Finite state and Constraint Grammar based analysers, proofing tools and other resources

View the project on GitHub giellalt/lang-mns

Page Content

Working meeting on Mansi, in Hki

Agenda

Lexicon

Now, we have 18000 or so words in the LS missing list, and 11000 stems in src/fst/stems/.

Goal: Extend the stems lexicon. Doubling it would be a natural goal.

Commands along the line of this:

cat test/data/Luima_Seripos_2013-2017.missing.freq.231129 |grep "ӈкве$"|cut -c6-|rev|csort|rev > x
paste -d":" x x|rev|csort|rev|sed 's/:/+V:/'|sed 's/юӈкве$/й V_U ;/'|sed 's/яӈкве$/й V_A ;/'|sed 's/.ӈкве$/й V_ ;/'

Grammar

This is the prefixes-as-flag. We postpone the issue for today.

Suggestions for the speller

Csilla to look for likely (final) string substitutions. Filenames to edit:

tools/spellcheckers/editdist.default.txt
tools/spellcheckers/final_strings.default.txt
tools/spellcheckers/strings.default.txt

Speller release

We already are above 92 % for newspaper corpus coverage.

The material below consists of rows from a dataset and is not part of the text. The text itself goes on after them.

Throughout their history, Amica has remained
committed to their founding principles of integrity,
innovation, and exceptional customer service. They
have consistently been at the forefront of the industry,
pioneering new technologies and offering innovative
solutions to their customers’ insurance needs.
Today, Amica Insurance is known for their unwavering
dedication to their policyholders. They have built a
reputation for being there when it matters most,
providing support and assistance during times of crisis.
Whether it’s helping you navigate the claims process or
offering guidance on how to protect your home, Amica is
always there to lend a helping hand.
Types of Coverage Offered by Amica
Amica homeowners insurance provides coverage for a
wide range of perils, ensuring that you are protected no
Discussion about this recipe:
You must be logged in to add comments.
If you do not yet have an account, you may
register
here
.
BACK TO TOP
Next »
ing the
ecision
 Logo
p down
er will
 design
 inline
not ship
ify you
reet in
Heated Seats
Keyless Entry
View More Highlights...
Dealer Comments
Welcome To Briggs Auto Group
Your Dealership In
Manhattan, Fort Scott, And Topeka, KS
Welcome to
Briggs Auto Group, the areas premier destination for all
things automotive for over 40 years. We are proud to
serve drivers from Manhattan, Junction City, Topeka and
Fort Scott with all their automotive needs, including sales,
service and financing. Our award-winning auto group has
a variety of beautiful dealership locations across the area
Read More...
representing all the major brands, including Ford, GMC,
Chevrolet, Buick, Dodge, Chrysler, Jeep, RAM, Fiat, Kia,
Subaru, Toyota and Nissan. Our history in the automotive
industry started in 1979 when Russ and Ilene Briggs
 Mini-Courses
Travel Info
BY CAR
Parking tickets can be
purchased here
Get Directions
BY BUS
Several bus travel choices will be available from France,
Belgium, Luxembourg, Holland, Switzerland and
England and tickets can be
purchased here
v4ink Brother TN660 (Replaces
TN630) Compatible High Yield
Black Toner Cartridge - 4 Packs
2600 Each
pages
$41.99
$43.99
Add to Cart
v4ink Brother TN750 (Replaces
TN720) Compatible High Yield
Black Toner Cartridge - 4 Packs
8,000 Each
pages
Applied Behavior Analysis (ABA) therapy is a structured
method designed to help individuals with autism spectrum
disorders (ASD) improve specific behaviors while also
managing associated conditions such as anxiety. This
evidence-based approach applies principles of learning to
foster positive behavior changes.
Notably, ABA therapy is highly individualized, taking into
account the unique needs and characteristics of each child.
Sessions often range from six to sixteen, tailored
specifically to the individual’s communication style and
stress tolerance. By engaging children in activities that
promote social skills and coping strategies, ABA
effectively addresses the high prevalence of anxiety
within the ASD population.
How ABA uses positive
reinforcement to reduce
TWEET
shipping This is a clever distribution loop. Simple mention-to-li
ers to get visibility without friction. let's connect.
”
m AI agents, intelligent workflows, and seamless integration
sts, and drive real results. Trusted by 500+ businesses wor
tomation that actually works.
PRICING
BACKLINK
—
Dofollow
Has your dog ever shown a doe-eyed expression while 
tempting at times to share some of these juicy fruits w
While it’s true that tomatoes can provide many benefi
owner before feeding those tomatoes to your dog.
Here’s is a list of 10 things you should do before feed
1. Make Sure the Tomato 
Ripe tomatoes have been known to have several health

Removing half of the missing list should give us several percentages more.

We should also look for remaining holes in the grammar.

Then, the suggestion mechanism should give good results for the typos.txt list (we will have to return to the threshold.).

After these are done we will have a speller ready for first release. We should be able to do that in the spring.

After that next steops would be more work on the lexicon, using dictionaries and corpus texts outside LS (e.g. school text books).